June 2018

TFA Basic plugins - Less critical - Insecure Randomness - SA-CONTRIB-2018-044

Project: TFA Basic plugins
Version: 7.x-1.0
Date: 2018-June-27
Security risk: *Less critical* 9∕25
Vulnerability: Insecure Randomness

Description

The TFA Basic module enables you to use Two Factor Authentication via a
variety of plugins including TOTP and one-time codes delivered via email or
sms.

The module doesn't use a strong source of randomness, creating weak and
predictable one-time login codes that are then delivered using SMS. This
weakness does not affect the more common TOTP second factor.

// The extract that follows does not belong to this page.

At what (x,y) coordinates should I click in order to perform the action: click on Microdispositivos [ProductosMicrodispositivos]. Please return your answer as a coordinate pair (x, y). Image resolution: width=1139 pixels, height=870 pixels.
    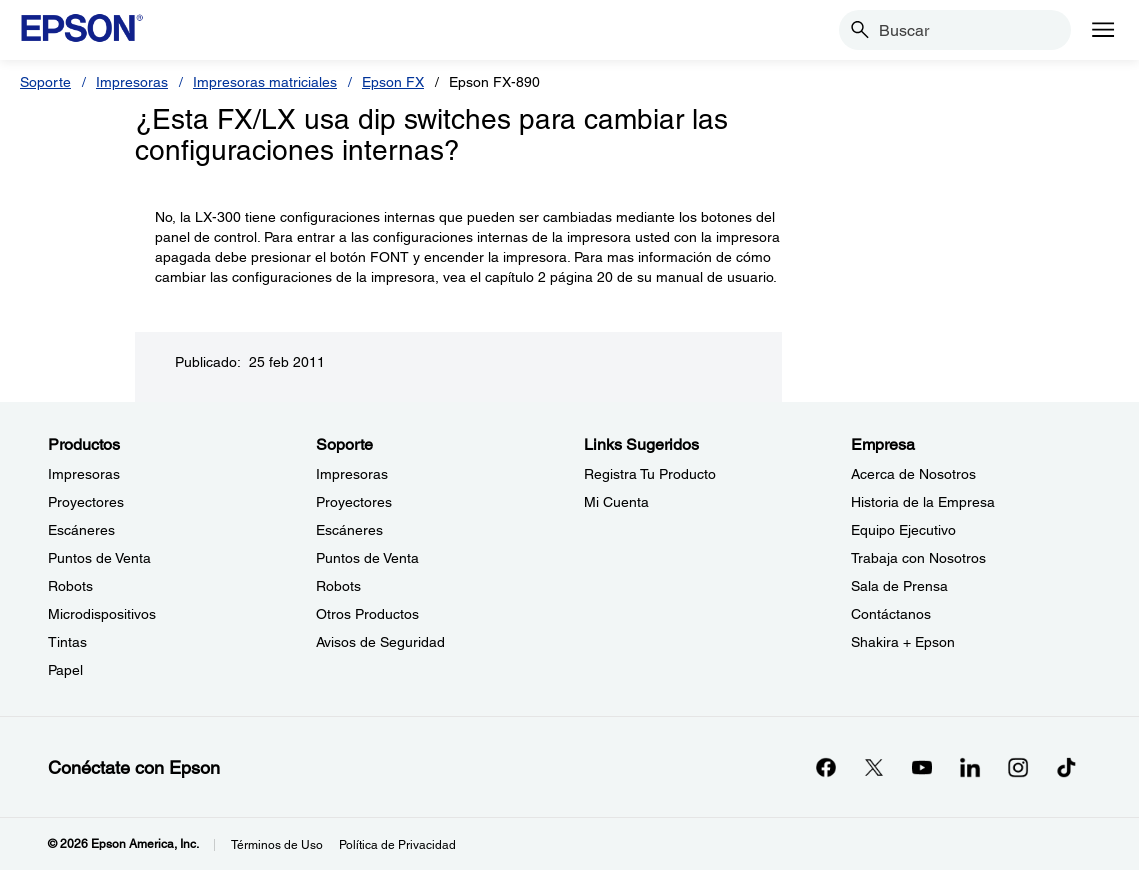
    Looking at the image, I should click on (102, 614).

Mass Password Reset - Less critical - Insecure Randomness - SA-CONTRIB-2018-043

Project: Mass Password Reset
Version: 7.x-1.0
Date: 2018-June-27
Security risk: *Less critical* 9∕25
Vulnerability: Insecure Randomness

Description

 
This module enables you to reset passwords for all users based upon their
user role.

The module doesn't use a strong source of randomness, creating weak and
predictable passwords.

This vulnerability is mitigated by the fact that the site must be configured
to reveal the password to the attacker, which is a common configuration.

Generate Password - Less critical - Insecure Randomness - SA-CONTRIB-2018-042

Project: Generate Password
Version: 7.x-1.x-dev
Date: 2018-June-27
Security risk: *Less critical* 9∕25
Vulnerability: Insecure Randomness

Description

The Genpass module makes the password field optional (or hidden) on the add
new user page (admin & registration). If the password field is not set during
registration, the system generates a password.

The module doesn't use a strong source of randomness, creating weak and
predictable passwords.

Custom Tokens - Critical - Arbitrary PHP code execution - SA-CONTRIB-2018-041

Project: Custom Tokens
Date: 2018-June-13
Security risk: *Critical* 16∕25
Vulnerability: Arbitrary PHP code execution

Description

The Custom Tokens module enables you to create custom tokens for specific
replacements that can improve other modules relying on the token API.

The module doesn't sufficiently identify that its custom permissions are
risky and should only be granted to highly trusted roles.

Entity Delete - Critical - Multiple Vulnerabilities - SA-CONTRIB-2018-040

Project: Entity Delete
Date: 2018-June-06
Security risk: *Critical* 18∕25
Vulnerability: Multiple Vulnerabilities

Description

 
This module enables you to delete any types of entities in bulk.

The module doesn't sufficiently verify access permissions under its use
cases, leading to access bypass. The module also does not protect against
Cross Site Request Forgeries on its delete process.

AdTego SiteIntel - AdBlocker Detect - Critical - Unsupported - SA-CONTRIB-2018-039

Project: AdTego SiteIntel - AdBlocker Detect
Date: 2018-June-06
Security risk: *Critical* 15∕25
Vulnerability: Unsupported

Description

The security team is marking this project unsupported. There is a known
security issue with the project that has not been fixed by the maintainer. If
you would like to maintain this project, please read:
https://www.drupal.org/node/251466.

Mollom - Critical - Unsupported - SA-CONTRIB-2018-038

Project: Mollom
Date: 2018-June-06
Security risk: *Critical* 15∕25
Vulnerability: Unsupported

Description

The security team is marking this project unsupported. There is a known
security issue with the project that has not been fixed by the maintainer. If
you would like to maintain this project, please read:
https://www.drupal.org/node/251466.

The security team marks all unsupported projects critical by default.